> **Problem statement**
Without including any pictures, return the records below exactly as written.

[Excerpts from a dataset]
____

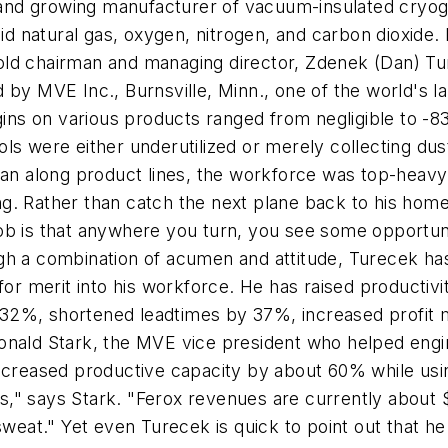
e and growing manufacturer of vacuum-insulated cryog
quid natural gas, oxygen, nitrogen, and carbon dioxid
ld chairman and managing director, Zdenek (Dan) Ture
 by MVE Inc., Burnsville, Minn., one of the world's 
ns on various products ranged from negligible to -8
ls were either underutilized or merely collecting dus
than along product lines, the workforce was top-hea
hing. Rather than catch the next plane back to his ho
s job is that anywhere you turn, you see some opportuni
ugh a combination of acumen and attitude, Turecek h
 for merit into his workforce. He has raised producti
 32%, shortened leadtimes by 37%, increased profit
. Ronald Stark, the MVE vice president who helped engi
 increased productive capacity by about 60% while u
" says Stark. "Ferox revenues are currently about $2
 sweat." Yet even Turecek is quick to point out that h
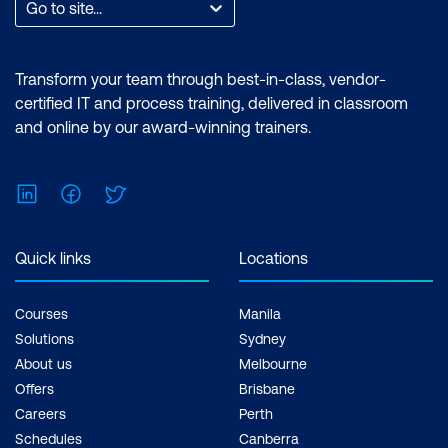
Go to site...
Transform your team through best-in-class, vendor-
certified IT and process training, delivered in classroom
and online by our award-winning trainers.
LinkedIn
Facebook
Twitter
Quick links
Locations
Courses
Manila
Solutions
Sydney
About us
Melbourne
Offers
Brisbane
Careers
Perth
Schedules
Canberra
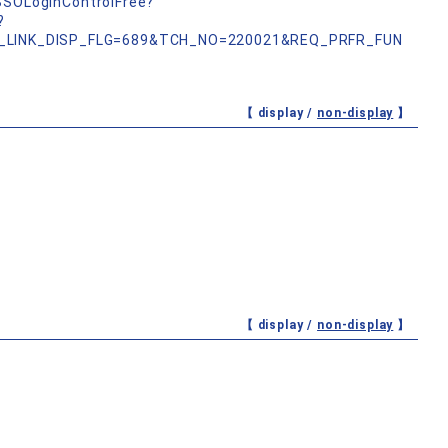
nSSOLoginControlFree?
?
_LINK_DISP_FLG=689&TCH_NO=220021&REQ_PRFR_FUN
【 display /
non-display
】
【 display /
non-display
】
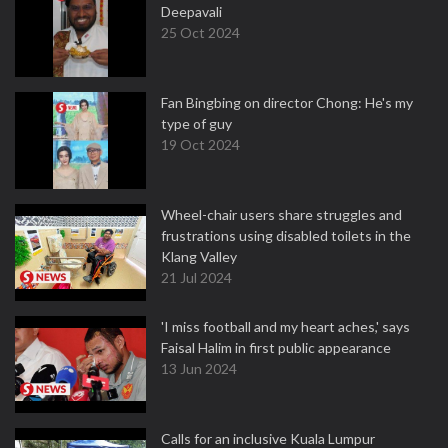
Deepavali
25 Oct 2024
Fan Bingbing on director Chong: He's my
type of guy
19 Oct 2024
Wheel-chair users share struggles and
frustrations using disabled toilets in the
Klang Valley
21 Jul 2024
'I miss football and my heart aches,' says
Faisal Halim in first public appearance
13 Jun 2024
Calls for an inclusive Kuala Lumpur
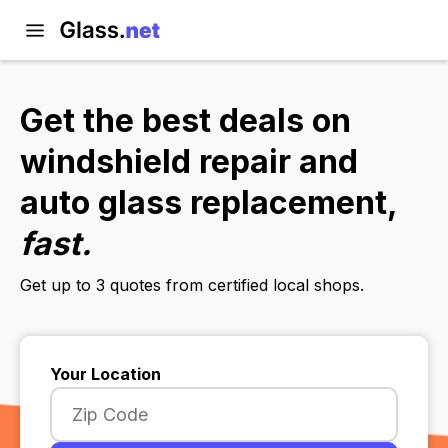
Get the best deals on
windshield repair and
auto glass replacement,
fast.
Get up to 3 quotes from certified local shops.
Your Location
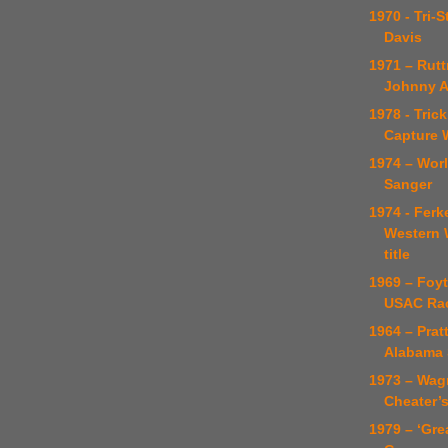
1970 - Tri-
Davis
1971 – Rut
Johnny A
1978 - Tric
Capture 
1974 – Worl
Sanger
1974 - Ferk
Western 
title
1969 – Foyt
USAC Ra
1964 – Prat
Alabama 
1973 – Wag
Cheater’
1979 – ‘Gre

____

> **Answer to this task**
e and growing manufacturer of vacuum-insulated cryog
quid natural gas, oxygen, nitrogen, and carbon dioxid
ld chairman and managing director, Zdenek (Dan) Ture
 by MVE Inc., Burnsville, Minn., one of the world's 
ns on various products ranged from negligible to -8
ls were either underutilized or merely collecting dus
than along product lines, the workforce was top-hea
hing. Rather than catch the next plane back to his ho
s job is that anywhere you turn, you see some opportuni
ugh a combination of acumen and attitude, Turecek h
 for merit into his workforce. He has raised producti
 32%, shortened leadtimes by 37%, increased profit
. Ronald Stark, the MVE vice president who helped engi
 increased productive capacity by about 60% while u
" says Stark. "Ferox revenues are currently about $2
 sweat." Yet even Turecek is quick to point out that h
Go to site...
Transform your team through best-in-class, vendor-
certified IT and process training, delivered in classroom
and online by our award-winning trainers.
LinkedIn
Facebook
Twitter
Quick links
Locations
Courses
Manila
Solutions
Sydney
About us
Melbourne
Offers
Brisbane
Careers
Perth
Schedules
Canberra
nSSOLoginControlFree?
?
_LINK_DISP_FLG=689&TCH_NO=220021&REQ_PRFR_FUN
【 display /
non-display
】
【 display /
non-display
】
Deepavali
25 Oct 2024
Fan Bingbing on director Chong: He's my
type of guy
19 Oct 2024
Wheel-chair users share struggles and
frustrations using disabled toilets in the
Klang Valley
21 Jul 2024
'I miss football and my heart aches,' says
Faisal Halim in first public appearance
13 Jun 2024
Calls for an inclusive Kuala Lumpur
Get the best deals on
windshield repair and
auto glass replacement,
fast.
Get up to 3 quotes from certified local shops.
Your Location
1970 - Tri-
Davis
1971 – Rut
Johnny A
1978 - Tric
Capture 
1974 – Worl
Sanger
1974 - Ferk
Western 
title
1969 – Foyt
USAC Ra
1964 – Prat
Alabama 
1973 – Wag
Cheater’
1979 – ‘Gre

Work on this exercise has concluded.